中学校受験は過熱中!勉強量はずば抜けている
大手塾は3年生の2月から本格的にカリキュラムがスタート。以降は週1から、6年生になれば週3~4日程度通塾するのが一般的。私立中学のほかにも都立・県立の中高一貫校を受検するという選択肢も。ただ、傾向が少々特殊なうえに倍率も高いので、塾で対策して時間と費用を投じるのであれば私立も併願するのが現実的です。
メリット
充実したカリキュラム、施設を持つ学校で、特色ある教育や進学指導が受けられます。「意識の高い仲間や先生に囲まれて将来を考えられる環境にお金を払っている」とおっしゃる保護者の方も。近年増えている総合選抜型の大学受験や推薦入試にも対応している学校が多く、手厚い指導が期待できます。
デメリット
近年の中学受験は過熱傾向にあり、小学生の3年間は塾や受験勉強が多かれ少なかれ生活の中心になってしまいます。サッカーや野球、バレエなどの習い事を本格的にしている場合、工夫が必要でしょう。また大手塾は3年間で200万円程度の授業料がかかります。入学後も、年間100万円程度の授業料や活動費がかかります。通学費や交際費、塾代を含めた資金計画が必要です。

高校受験は、地元の内申制度を攻略すべし
都立や県立高校では、内申書と入試の点数の両方が評価されるので、真面目でコツコツ型のお子さんにはぴったりの入試です。ある程度本人に任せられる年齢なので、親御さんの負担は少ないかもしれません。学力に見合った学校を選べるのも魅力です。難関私立高校を受検する場合は、中学1年生から大手塾に通うお子さんも。
メリット
公立中学校から都立・県立高校に進む場合、授業料は安く抑えられるので、そのぶんを習い事や留学、大学受験の資金に回すことが可能です。さまざまな価値観に触れ、視野を広げることもできるでしょう。コストパフォーマンスは最強のルートです。
デメリット
内申点が学校や先生によって取りやすい、取りにくいがあるように感じる、という声も。また副教科が東京では点数が高く換算されるなど、地域や学校独自の計算方法や割合があり、当日1発勝負ではない難しさもあります。また、大学受験までの期間が3年間と短いので、目指す大学がある場合は高校時代の後半をしっかり受験勉強に充てる意識が必要です。

親子に負担がかかりすぎない選択を!
それぞれ甲乙つけがたい、良いところがありますね。同時にどの受験を選んだとことで懸念点はあります。

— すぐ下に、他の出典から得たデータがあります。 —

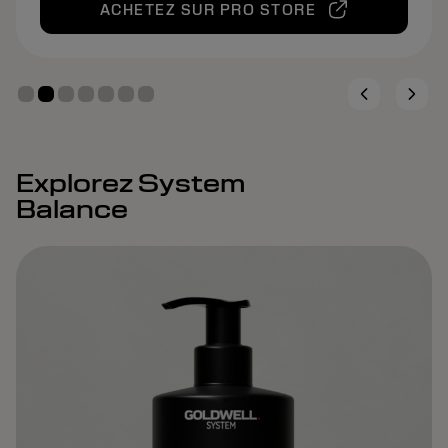
ACHETEZ SUR PRO STORE
Explorez System
Balance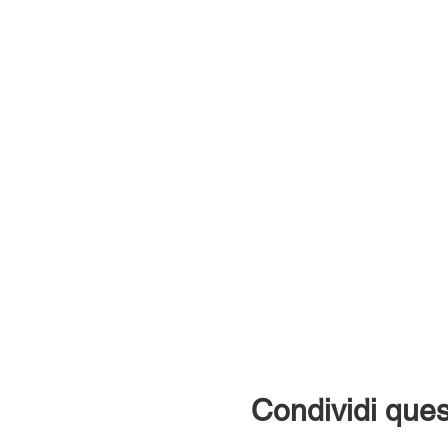
Condividi ques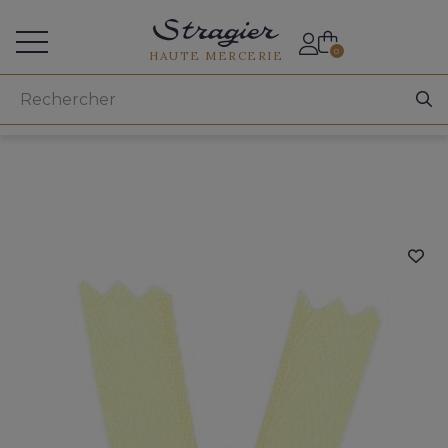
Accès aux professionnels
0
HAUTE MERCERIE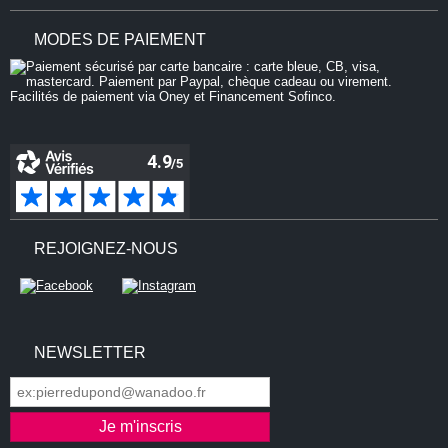
MODES DE PAIEMENT
REJOIGNEZ-NOUS
NEWSLETTER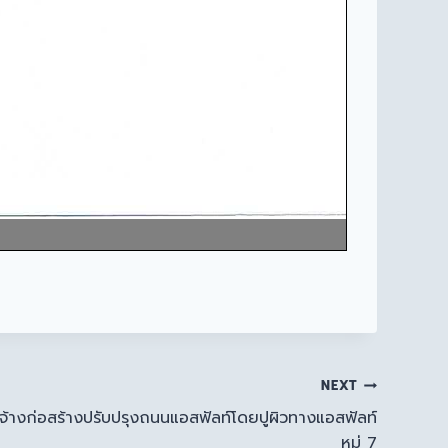
NEXT
จ้างก่อสร้างปรับปรุงถนนแอสฟัลท์โดยปูผิวทางแอสฟัลท์
หมู่ 7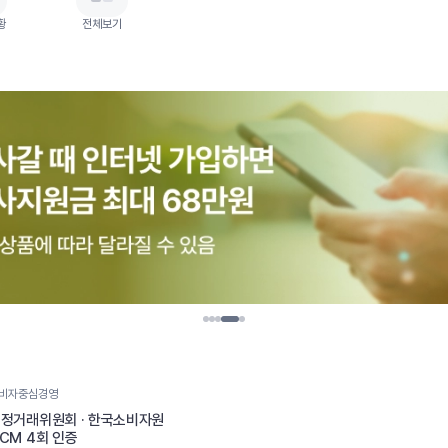
황
전체보기
비자중심경영
정거래위원회 · 한국소비자원
CM 4회 인증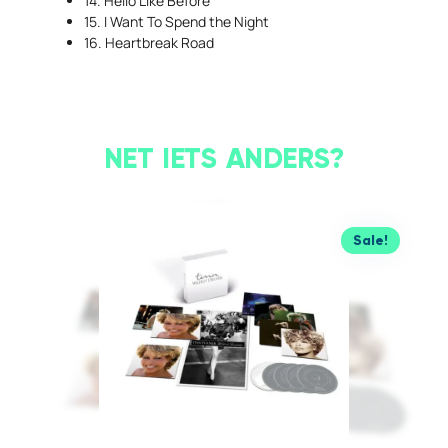
14. Hello Like Before
15. I Want To Spend the Night
16. Heartbreak Road
NET IETS ANDERS?
Sale!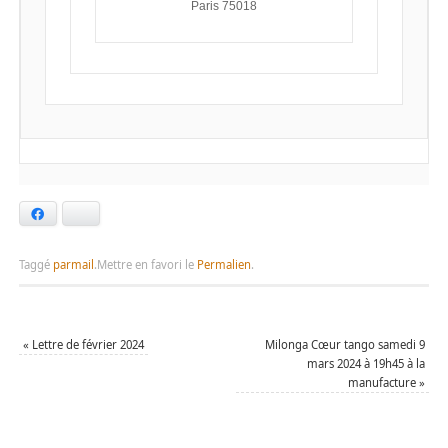
Paris
75018
Facebook
Bluesky
Taggé
parmail
.
Mettre en favori le
Permalien
.
«
Lettre de février 2024
Milonga Cœur tango samedi 9
mars 2024 à 19h45 à la
manufacture
»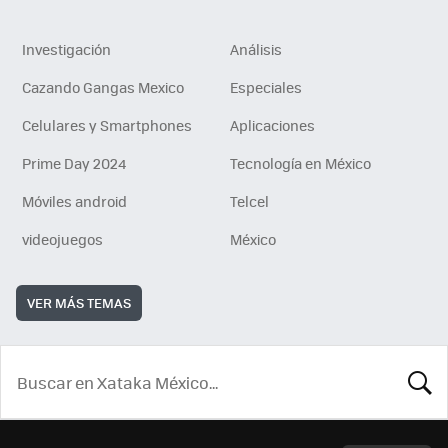
Investigación
Análisis
Cazando Gangas Mexico
Especiales
Celulares y Smartphones
Aplicaciones
Prime Day 2024
Tecnología en México
Móviles android
Telcel
videojuegos
México
VER MÁS TEMAS
BUSCA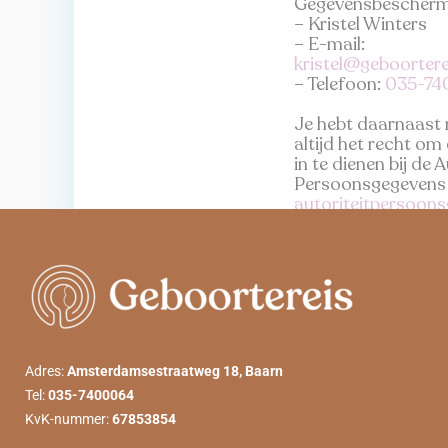
Gegevensbescherm
– Kristel Winters
– E-mail:
kristel@geboorterei
– Telefoon:
035-74
Je hebt daarnaast n
altijd het recht om
in te dienen bij de A
Persoonsgegevens 
autoriteitpersoons
Adres:
Amsterdamsestraatweg 18, Baarn
Tel:
035-7400064
KvK-nummer:
67853854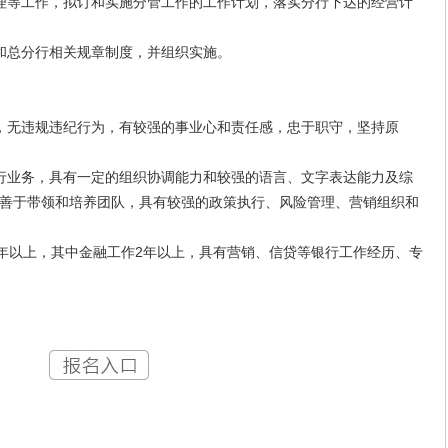
等工作，拟订和实施分管工作的工作计划，落实分行下达的经营计
总分行相关规章制度，并组织实施。
无违规违纪行为，有较强的事业心和责任感，忠于职守，坚持原
业务，具有一定的组织协调能力和较强的语言、文字表达能力及综
善于带领和培养团队，具有较强的政策执行、风险管理、营销组织和
年以上，其中金融工作2年以上，具有营销、信贷等银行工作经历、专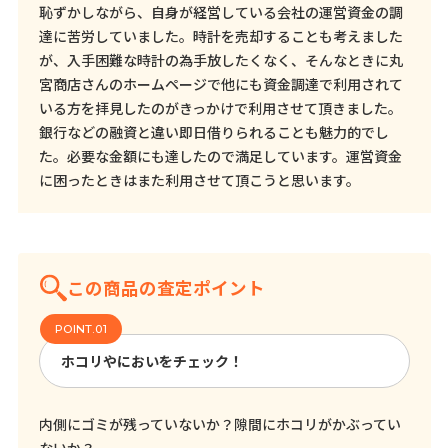
恥ずかしながら、自身が経営している会社の運営資金の調
達に苦労していました。時計を売却することも考えました
が、入手困難な時計の為手放したくなく、そんなときに丸
宮商店さんのホームページで他にも資金調達で利用されて
いる方を拝見したのがきっかけで利用させて頂きました。
銀行などの融資と違い即日借りられることも魅力的でし
た。必要な金額にも達したので満足しています。運営資金
に困ったときはまた利用させて頂こうと思います。
この商品の査定ポイント
ホコリやにおいをチェック！
内側にゴミが残っていないか？隙間にホコリがかぶってい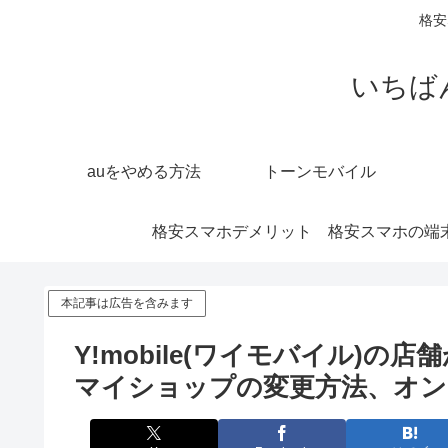
格安
いちば
auをやめる方法
トーンモバイル
格安スマホデメリット
格安スマホの端
本記事は広告を含みます
Y!mobile(ワイモバイル)
マイショップの変更方法、オン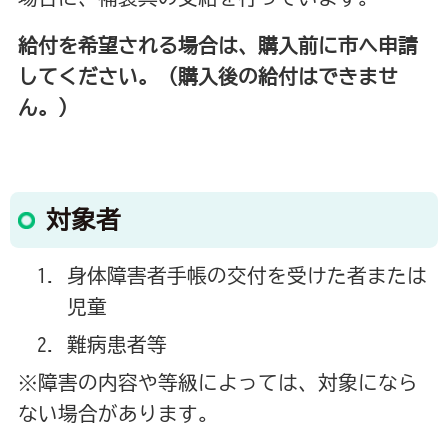
給付を希望される場合は、購入前に市へ申請
してください。（購入後の給付はできませ
ん。）
対象者
身体障害者手帳の交付を受けた者または
児童
難病患者等
※障害の内容や等級によっては、対象になら
ない場合があります。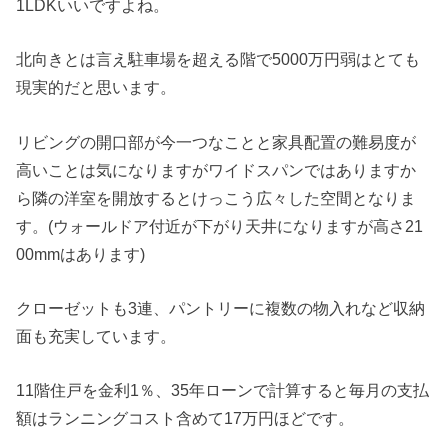
1LDKいいですよね。
北向きとは言え駐車場を超える階で5000万円弱はとても
現実的だと思います。
リビングの開口部が今一つなことと家具配置の難易度が
高いことは気になりますがワイドスパンではありますか
ら隣の洋室を開放するとけっこう広々した空間となりま
す。(ウォールドア付近が下がり天井になりますが高さ21
00mmはあります)
クローゼットも3連、パントリーに複数の物入れなど収納
面も充実しています。
11階住戸を金利1％、35年ローンで計算すると毎月の支払
額はランニングコスト含めて17万円ほどです。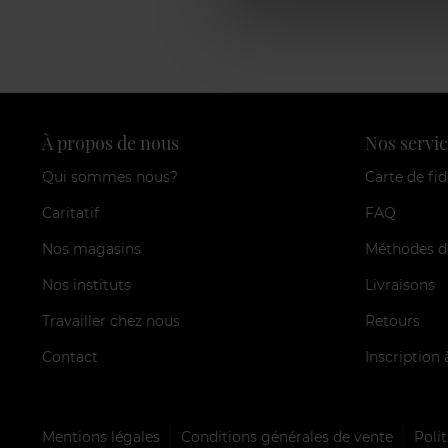
À propos de nous
Nos servic
Qui sommes nous?
Carte de fid
Caritatif
FAQ
Nos magasins
Méthodes d
Nos instituts
Livraisons
Travailler chez nous
Retours
Contact
Inscription 
Mentions légales
Conditions générales de vente
Polit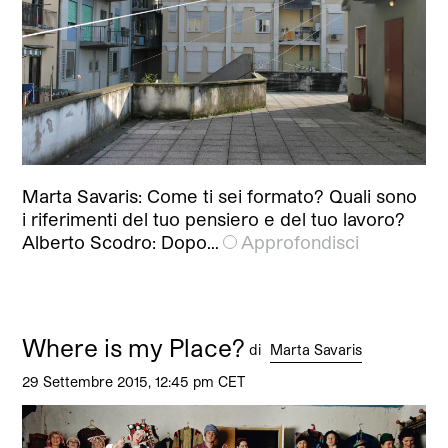
Marta Savaris: Come ti sei formato? Quali sono
i riferimenti del tuo pensiero e del tuo lavoro?
Alberto Scodro: Dopo…
Approfondisci
Where is my Place?
di
Marta Savaris
29 Settembre 2015, 12:45 pm CET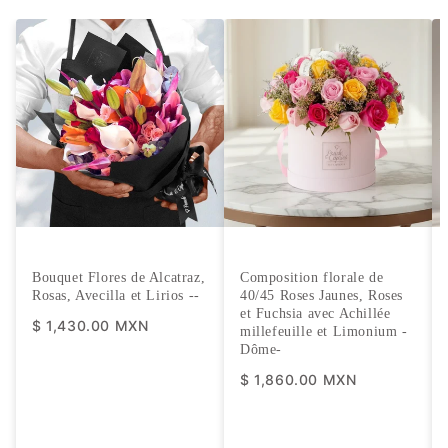
Bouquet Flores de Alcatraz,
Composition florale de
Rosas, Avecilla et Lirios -
-
40/45 Roses Jaunes, Roses
et Fuchsia avec Achillée
$ 1,430.00 MXN
millefeuille et Limonium -
Dôme-
$ 1,860.00 MXN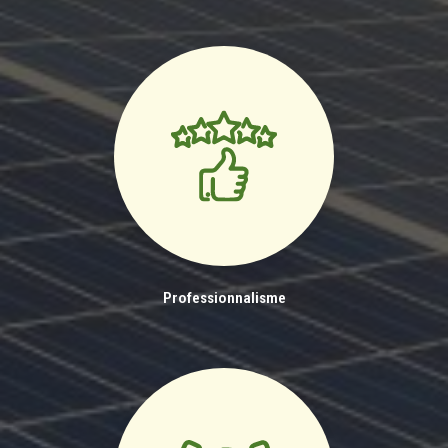
Professionnalisme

都心では早い段階で受験をするご家庭も多く、紗子さんのように不安になるときもあるでしょう。でも基本的にはどのルートも自分次第! 心配しすぎずに、ご家庭の状況を見て親子に負担がかかりすぎない選択をすることが重要です。春は新しい環境がスタート。習いごとや通塾を選ぶときに、将来を想定して選べるといっそう効果的ですね。応援しています!